▶ **ENTRIES SUPPLIED**
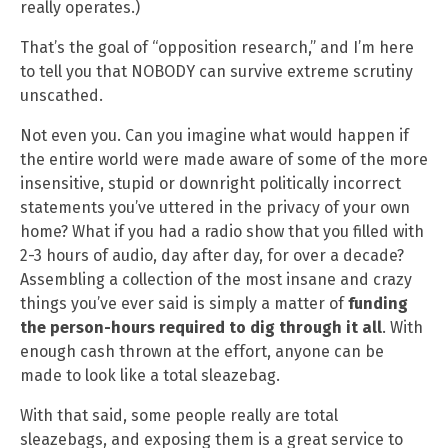
really operates.)
That’s the goal of “opposition research,” and I’m here
to tell you that NOBODY can survive extreme scrutiny
unscathed.
Not even you. Can you imagine what would happen if
the entire world were made aware of some of the more
insensitive, stupid or downright politically incorrect
statements you’ve uttered in the privacy of your own
home? What if you had a radio show that you filled with
2-3 hours of audio, day after day, for over a decade?
Assembling a collection of the most insane and crazy
things you’ve ever said is simply a matter of
funding
the person-hours required to dig through it all
. With
enough cash thrown at the effort, anyone can be
made to look like a total sleazebag.
With that said, some people really are total
sleazebags, and exposing them is a great service to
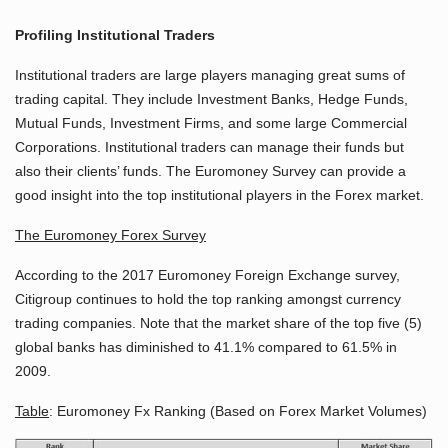
Profiling Institutional Traders
Institutional traders are large players managing great sums of
trading capital. They include Investment Banks, Hedge Funds,
Mutual Funds, Investment Firms, and some large Commercial
Corporations. Institutional traders can manage their funds but
also their clients’ funds. The Euromoney Survey can provide a
good insight into the top institutional players in the Forex market.
The Euromoney Forex Survey
According to the 2017 Euromoney Foreign Exchange survey,
Citigroup continues to hold the top ranking amongst currency
trading companies. Note that the market share of the top five (5)
global banks has diminished to 41.1% compared to 61.5% in
2009.
Table
: Euromoney Fx Ranking (Based on Forex Market Volumes)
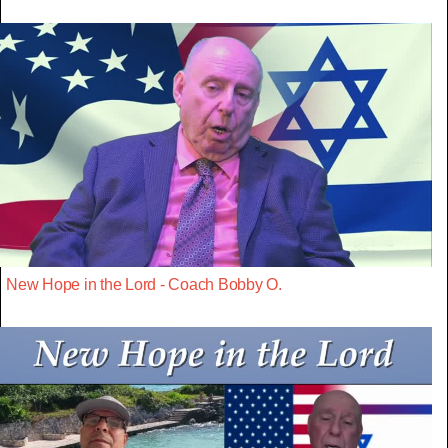
New Hope in the Lord - Coach Bobby O.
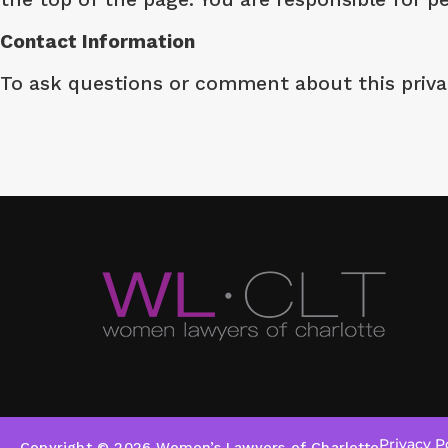
Contact Information
To ask questions or comment about this privac
Privacy P
Copyright © 2026 Women’s Lawyers of Charlotte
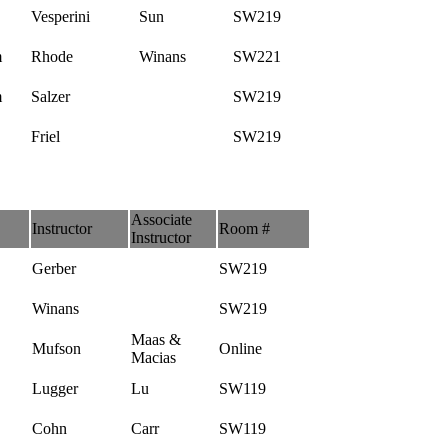
Vesperini
Sun
SW219
m
Rhode
Winans
SW221
m
Salzer
SW219
Friel
SW219
Associate
Instructor
Room #
Instructor
Gerber
SW219
Winans
SW219
Maas &
Mufson
Online
Macias
Lugger
Lu
SW119
Cohn
Carr
SW119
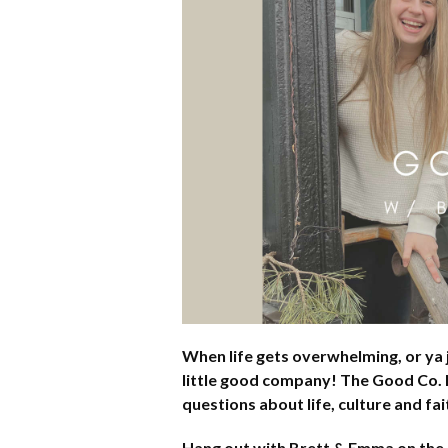
When life gets overwhelming, or ya j
little good company! The Good Co. P
questions about life, culture and f
Hang out with Brett & Emma on the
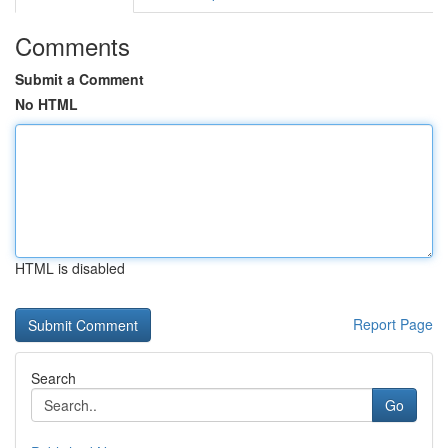
Comments
Submit a Comment
No HTML
HTML is disabled
Report Page
Search
Go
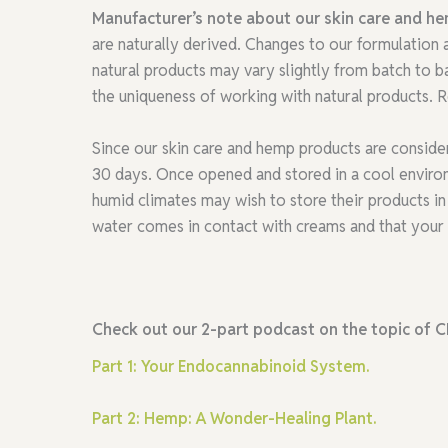
Manufacturer’s note about our skin care and h
are naturally derived. Changes to our formulation
natural products may vary slightly from batch to b
the uniqueness of working with natural products. Re
Since our skin care and hemp products are conside
30 days. Once opened and stored in a cool environm
humid climates may wish to store their products in 
water comes in contact with creams and that your 
Check out our 2-part podcast on the topic of C
Part 1: Your Endocannabinoid System.
Part 2: Hemp: A Wonder-Healing Plant.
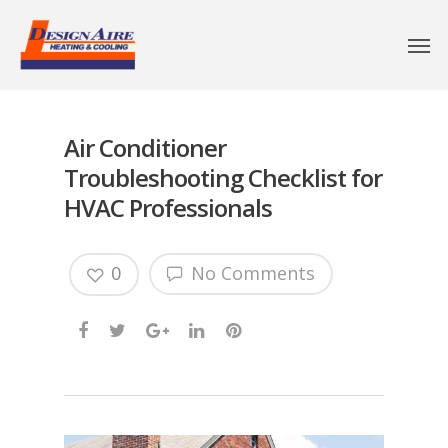
Air Conditioner
Troubleshooting Checklist for
HVAC Professionals
0
No Comments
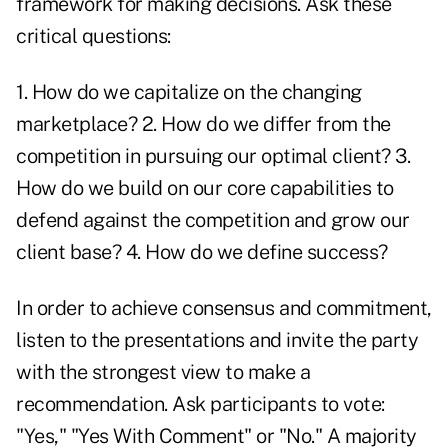
framework for making decisions. Ask these
critical questions:
1. How do we capitalize on the changing
marketplace? 2. How do we differ from the
competition in pursuing our optimal client? 3.
How do we build on our core capabilities to
defend against the competition and grow our
client base? 4. How do we define success?
In order to achieve consensus and commitment,
listen to the presentations and invite the party
with the strongest view to make a
recommendation. Ask participants to vote:
"Yes," "Yes With Comment" or "No." A majority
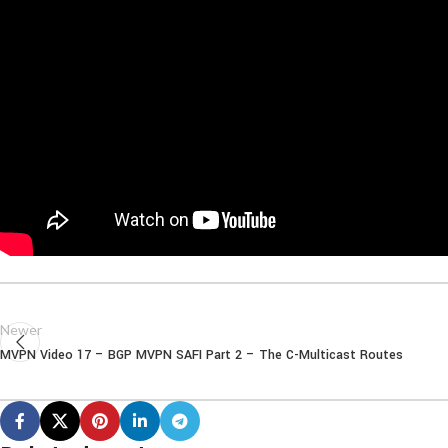
Newer
MVPN Video 17 – BGP MVPN SAFI Part 2 – The C-Multicast Routes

▶ **WHAT THE TASK REQUIRES**
Print the listing exactly, pictures excluded.

▶ **TASK RESPONSE**
really operates.)
That’s the goal of “opposition research,” and I’m here
to tell you that NOBODY can survive extreme scrutiny
unscathed.
Not even you. Can you imagine what would happen if
the entire world were made aware of some of the more
insensitive, stupid or downright politically incorrect
statements you’ve uttered in the privacy of your own
home? What if you had a radio show that you filled with
2-3 hours of audio, day after day, for over a decade?
Assembling a collection of the most insane and crazy
things you’ve ever said is simply a matter of
funding
the person-hours required to dig through it all
. With
enough cash thrown at the effort, anyone can be
made to look like a total sleazebag.
With that said, some people really are total
sleazebags, and exposing them is a great service to
Profiling Institutional Traders
Institutional traders are large players managing great sums of
trading capital. They include Investment Banks, Hedge Funds,
Mutual Funds, Investment Firms, and some large Commercial
Corporations. Institutional traders can manage their funds but
also their clients’ funds. The Euromoney Survey can provide a
good insight into the top institutional players in the Forex market.
The Euromoney Forex Survey
According to the 2017 Euromoney Foreign Exchange survey,
Citigroup continues to hold the top ranking amongst currency
trading companies. Note that the market share of the top five (5)
global banks has diminished to 41.1% compared to 61.5% in
2009.
Table
: Euromoney Fx Ranking (Based on Forex Market Volumes)
New Hope in the Lord - Coach Bobby O.
Contact Information
To ask questions or comment about this privac
Privacy P
Copyright © 2026 Women’s Lawyers of Charlotte
Vesperini
Sun
SW219
m
Rhode
Winans
SW221
m
Salzer
SW219
Friel
SW219
Associate
Instructor
Room #
Instructor
Gerber
SW219
Winans
SW219
Maas &
Mufson
Online
Macias
Lugger
Lu
SW119
Cohn
Carr
SW119
When life gets overwhelming, or ya j
little good company! The Good Co. P
questions about life, culture and f
Hang out with Brett & Emma on the
Comments
Submit a Comment
No HTML
HTML is disabled
Report Page
Search
Go
Manufacturer’s note about our skin care and h
are naturally derived. Changes to our formulation
natural products may vary slightly from batch to b
the uniqueness of working with natural products. Re
Since our skin care and hemp products are conside
30 days. Once opened and stored in a cool environm
humid climates may wish to store their products in 
water comes in contact with creams and that your 
Check out our 2-part podcast on the topic of C
Part 1: Your Endocannabinoid System.
Part 2: Hemp: A Wonder-Healing Plant.
Air Conditioner
Troubleshooting Checklist for
HVAC Professionals
0
No Comments
framework for making decisions. Ask these
critical questions:
1. How do we capitalize on the changing
marketplace? 2. How do we differ from the
competition in pursuing our optimal client? 3.
How do we build on our core capabilities to
defend against the competition and grow our
client base? 4. How do we define success?
In order to achieve consensus and commitment,
listen to the presentations and invite the party
with the strongest view to make a
recommendation. Ask participants to vote:
"Yes," "Yes With Comment" or "No." A majority
Newer
MVPN Video 17 – BGP MVPN SAFI Part 2 – The C-Multicast Routes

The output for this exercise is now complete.